Review: Robot Kimbap in Noksapyeong (녹사평 로봇김밥)

Since I grew up in the States, I didn't grow up with the ubiquitous boonshik jibs (분식집) of Korea. These small stores specialize in the Korean equivalent of fast and inexpensive food, somewhat like diners in the States, dishing out cheap eats like kimbap, rabokki, jeh yook bokkeum and such. Students especially are frequently seen in these joints with their friends after school to get some snacks before studying away more the evening.

Probably since I didn't grow up around these joints and their food, even after moving to Korea I've never really been a big fan of eating from these chain kimbap stores or even picking up those prepackaged doshiraks (aka bento) from convenience stores around here. Sure, they're cheap and convenient but everything tastes overladen with MSG and the quality of the ingredients is often very visibly sub-par (and that's usually a deal breaker for me).

This new place called Robot Kimbap opened up near my place recently which elicited a lot of curiosity from me, even as it prepped to open, for its bright decor, size and its intriguing concept of "healthy" kimbap. With Noksapyeong being such a trendy neighborhood in recent years with higher-than-average priced foreign foods, would a kimbap place (of all Korean cuisine too) be able to fare in this competitive area?

Interestingly enough, the place is actually an offshoot of an existing original restaurant, located in Mokdong. I hadn't heard nor been to that parent location but seeing as how it had seen enough success in its original location to spur on a new branch, I was eager to try it out.

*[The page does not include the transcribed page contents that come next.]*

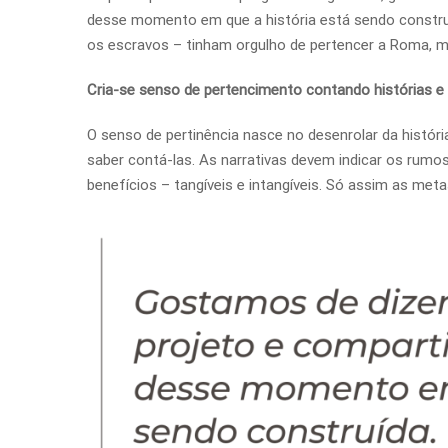
desse momento em que a história está sendo construí
os escravos – tinham orgulho de pertencer a Roma, m
Cria-se senso de pertencimento contando histórias e
O senso de pertinência nasce no desenrolar da históri
saber contá-las. As narrativas devem indicar os rumos
benefícios – tangíveis e intangíveis. Só assim as met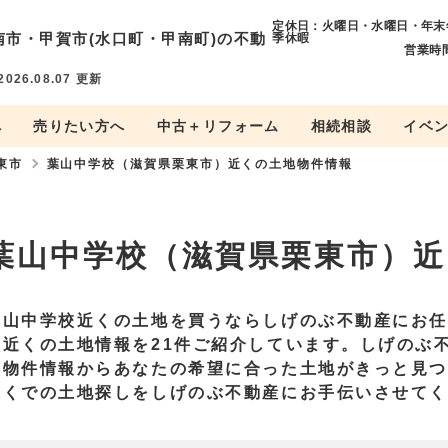
定休日：火曜日・水曜日・年末
南市・
甲賀市(水口町・甲南町)の不動
季休暇
営業時間
2026.08.07
更新
へ
売りたい方へ
中古＋リフォーム
相続相談
イベ
東市
葉山中学校（滋賀県栗東市）近くの土地物件情報
葉山中学校（滋賀県栗東市）近
葉山中学校近くの土地を買うならしげのぶ不動産にお
校近くの土地情報を21件ご紹介しています。しげのぶ
な物件情報からあなたの希望に合った土地がきっと見
近くでの土地探しをしげのぶ不動産にお手伝いさせて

Robot Kimbap's model revolves around its food being healthy and fresh. Its kimbaps for example puts in less rice and more of the other fresh ingredients for the filling, creating a fuller kimbap and one that's a better value for your money. It specifically pledges to offer healthier and nutritious yet filling meals and promises it doesn't add any MSG while utilizing brown rice and pork and chicken from Korea.

Two friends and I dropped by a Sunday afternoon and was stunned to see the place not only packed but a wait line to be seated.

The menu here is similar to what you would find in other bunshik places including kimbaps, ddukboki, udon, fkamen, donkatsu, rice plates and more but made fresh-to-order and with healthy twists.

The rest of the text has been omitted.